Trivial Things We Give Way Too Much Importance
If we didn’t believe that we needed certain things to be valuable, attractive, happy and worthy of love, then our economy would collapse. And it’s okay to enjoy some of the material indulgences out there—you are human, after all, and that means you live in a body that gets to taste good food, enjoy nice massages, feel the touch of nice fabrics against your skin and hike a remote volcano in Hawaii. I’m certainly not suggesting we should all stop experiencing things (and thereby stop purchasing things). I am, however, insisting that everybody realizes they don’t need most of the things they chase and cherish to feel valuable. You should know you can be happy without something, and only then can you really appreciate it, without feeling beholden to it. Here are things we give too much importance to, the world over.
Studies have actually found that there is a specific income range within which people are happy. To break it down simply, you need to be able to cover your basic needs (shelter, food, clothing, utilities) to be happy. But if you have enough money to, say, buy a jet, you’ll probably end up unhappy, stressed out and feeling disconnected.
It’s funny that we value youth so much because that’s to assume that we’re all going to live to be 100. If you think about it, someone may be 25 years old, but if they’re going to pass away at 40, then they’re technically “old” on their timeline. Meanwhile, a woman in her fifties who is going to live to be 90 is, technically, young! We should value our health.
The size of our home
There comes a point where you only use 25 percent of your home, and the rest you have just to say you have it and show off to guests. That means you paid for that, and for the upkeep of it, only to impress people and not for your enjoyment.
People desire to be seen and known and paid attention to. Hello—social media! But having people care about what you’re doing is not the same as having meaningful relationships with those people.
A social life
People spend a lot of time being busy just for the sake of being busy. But ensuring every moment is filled up with socializing isn’t sustainable. What is sustainable is staying home to meditate, read, better yourself and improve on the company you’ll always have—yourself.
Humans evolved to crave information about other people. Thousands of years ago, it’s how we survived (we needed to know which cavemen would go hunting with us and end up stealing our goods). But now we don’t need to know what everyone else is doing and how their marriage is going and how much money they make.
The “perfect” body
You can have the perfect body, or you can have a life. You can wake up every day knowing exactly what you’ll eat that day and exactly how every moment will be spent to maintain your perfect body, or you can see where the day takes you—maybe to a fun new restaurant with friends where you may (gasp!) gain half a pound.
The “perfect” skin
Are we trying to be Barbie dolls? Or robots? The human face has crevices, freckles, spots, wrinkles and discoloration. It’s a part of living. You should prevent sun damage, of course, but chasing baby-doll skin is absurd.
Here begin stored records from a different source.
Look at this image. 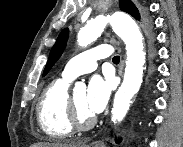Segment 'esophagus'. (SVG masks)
<instances>
[{"label": "esophagus", "instance_id": "obj_1", "mask_svg": "<svg viewBox=\"0 0 183 147\" xmlns=\"http://www.w3.org/2000/svg\"><path fill=\"white\" fill-rule=\"evenodd\" d=\"M101 144H102L101 141H96V142L94 143V146L98 147V146H101Z\"/></svg>", "mask_w": 183, "mask_h": 147}]
</instances>
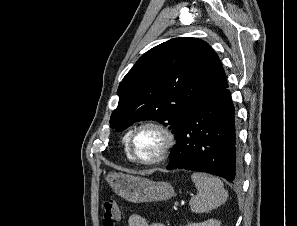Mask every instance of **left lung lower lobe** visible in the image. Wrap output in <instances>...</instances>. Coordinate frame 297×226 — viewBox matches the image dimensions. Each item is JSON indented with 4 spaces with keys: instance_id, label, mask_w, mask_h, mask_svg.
Instances as JSON below:
<instances>
[{
    "instance_id": "1",
    "label": "left lung lower lobe",
    "mask_w": 297,
    "mask_h": 226,
    "mask_svg": "<svg viewBox=\"0 0 297 226\" xmlns=\"http://www.w3.org/2000/svg\"><path fill=\"white\" fill-rule=\"evenodd\" d=\"M228 86L210 90L182 122L171 150V169H187L240 181L234 106Z\"/></svg>"
}]
</instances>
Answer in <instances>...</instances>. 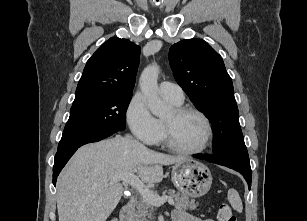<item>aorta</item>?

This award, that diploma, being the keynote speaker at that event…You should enjoy the journey to these “credits,” but not pursue them for the credit alone. Credits end up providing you very little joy, warmth or companionship.
Career, in general
If the apocalypse came tomorrow, and you identified yourself solely as a stock broker/lawyer/shoe designer, you would feel completely lost. (More lost than we’d already all feel during the apocalypse).
If you know your values, morals and belief systems are in place, then it shouldn’t matter if other people think you’re right. There will always be someone who thinks you’re wrong, so chasing the approval of everyone is like chasing your tail.
The only person who you should want to desire you is your romantic partner. It really doesn’t matter if the rest of the world fantasizes about you or is envious of your partner. If you crave the sexual attention of others, that means you are deeply insecure.
Being the first one to see something
People will set up tents and spend the night outside of a movie theater to be the first one to see a movie. You know that was going to come out on Netflix, right?
Who you know
Again, if society collapsed, nobody would care that you knew this famous singer, that politician or this high-profile restaurant owner. Because none of those people would be those things anymore. You should care about knowing people who you love for their soul.
Being on trend
Hundreds of years of fashion trends have come and gone, and millions of people have chased being on trend. Where has that gotten them, now? In graves. And do you think what people miss about them was the fact that their haircut was always on fleek?